Over the weekend, multiple social media reported that 30 or more students could have been drugged and / or assaulted at Medway-Sydenham Hall.
Following the reporting, Katrina Desjardins, a fourth year student in the Faculty of Information and Media Sciences who identified herself as a guidance volunteer and soph – an undergraduate student tasked with helping and ‘mentoring new students – posted a number of tweets as well as a statement about what she went through over the weekend and the week before.
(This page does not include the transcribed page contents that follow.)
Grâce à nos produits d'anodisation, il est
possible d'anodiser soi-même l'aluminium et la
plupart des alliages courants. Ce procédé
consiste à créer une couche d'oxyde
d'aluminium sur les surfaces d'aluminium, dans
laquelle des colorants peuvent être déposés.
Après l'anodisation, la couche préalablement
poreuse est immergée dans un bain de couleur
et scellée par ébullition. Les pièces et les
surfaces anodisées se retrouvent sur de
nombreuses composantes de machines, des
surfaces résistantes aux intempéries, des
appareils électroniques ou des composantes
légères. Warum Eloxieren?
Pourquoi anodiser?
âIt was before midnight Friday when we saw people start to drop like flies,â Desjardins wrote.
âBefore midnight, we saw ambulances rushing towards three separate girls within a radius of less than 100 meters. “
Desjardins wrote that rumors that people had been drugged began to circulate immediately and soph colleagues reported it early on.
In the past, sophs lived with students in residence, with floor supervisors or donations, but due to the pandemic and the university trying to secure places for all freshmen, sophs were unable to live in a student residence this year.
“We were not allowed to enter the residence buildings due to the covid protocol – I understand that – but even though we begged the superiors and administration to check people and help us make sure everything the world was safe, we were denied access, “Desjardins wrote.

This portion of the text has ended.